- [TASK DESCRIPTION]: Count every line in the data that contains the word "cookies", then report that number alone.
┄┄┄┄┄┄┄┄┄┄
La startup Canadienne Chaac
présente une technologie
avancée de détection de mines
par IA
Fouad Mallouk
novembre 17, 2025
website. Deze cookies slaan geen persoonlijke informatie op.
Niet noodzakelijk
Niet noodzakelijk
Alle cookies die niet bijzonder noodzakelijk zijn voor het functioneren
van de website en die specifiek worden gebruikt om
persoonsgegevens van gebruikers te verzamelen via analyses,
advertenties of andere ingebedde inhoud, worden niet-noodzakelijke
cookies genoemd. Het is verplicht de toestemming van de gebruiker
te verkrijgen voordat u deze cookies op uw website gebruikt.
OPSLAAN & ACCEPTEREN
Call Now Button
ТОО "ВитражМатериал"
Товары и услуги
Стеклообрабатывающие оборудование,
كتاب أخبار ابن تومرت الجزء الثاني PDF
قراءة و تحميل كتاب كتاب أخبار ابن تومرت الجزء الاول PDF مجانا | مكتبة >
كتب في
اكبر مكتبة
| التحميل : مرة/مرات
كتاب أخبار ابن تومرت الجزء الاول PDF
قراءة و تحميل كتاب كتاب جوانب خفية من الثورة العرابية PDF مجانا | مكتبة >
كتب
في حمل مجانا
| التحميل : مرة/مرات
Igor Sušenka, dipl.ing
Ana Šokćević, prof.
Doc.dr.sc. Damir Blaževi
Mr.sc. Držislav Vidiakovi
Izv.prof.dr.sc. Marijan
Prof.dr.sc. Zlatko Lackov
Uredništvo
┄┄┄┄┄┄┄┄┄┄
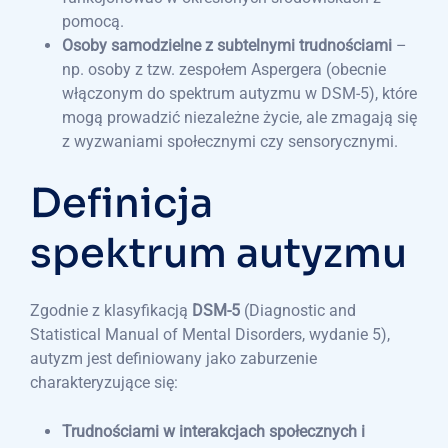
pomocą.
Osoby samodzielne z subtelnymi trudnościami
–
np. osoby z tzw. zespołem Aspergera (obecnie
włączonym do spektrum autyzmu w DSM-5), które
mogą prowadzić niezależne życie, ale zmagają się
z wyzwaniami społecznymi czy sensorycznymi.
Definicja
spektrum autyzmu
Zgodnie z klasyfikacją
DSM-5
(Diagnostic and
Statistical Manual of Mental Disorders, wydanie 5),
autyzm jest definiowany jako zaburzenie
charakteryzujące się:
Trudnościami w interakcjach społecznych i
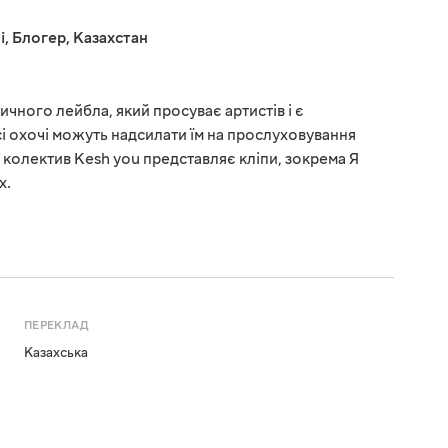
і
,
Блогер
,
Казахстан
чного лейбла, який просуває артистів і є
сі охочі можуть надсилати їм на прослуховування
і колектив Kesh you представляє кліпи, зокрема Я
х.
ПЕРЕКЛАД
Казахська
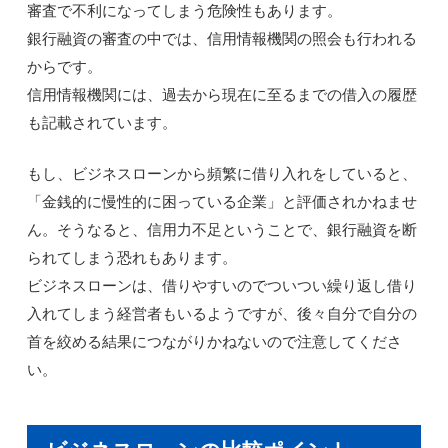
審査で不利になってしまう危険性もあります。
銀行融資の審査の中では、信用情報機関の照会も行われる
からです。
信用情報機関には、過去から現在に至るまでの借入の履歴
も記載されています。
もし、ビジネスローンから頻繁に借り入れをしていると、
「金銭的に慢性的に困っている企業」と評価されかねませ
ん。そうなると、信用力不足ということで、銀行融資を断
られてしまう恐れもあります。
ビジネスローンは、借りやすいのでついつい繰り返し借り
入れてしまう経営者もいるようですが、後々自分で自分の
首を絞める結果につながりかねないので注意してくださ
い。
┄┄┄┄┄┄┄┄┄┄
- [RESPONSE BELOW]: 4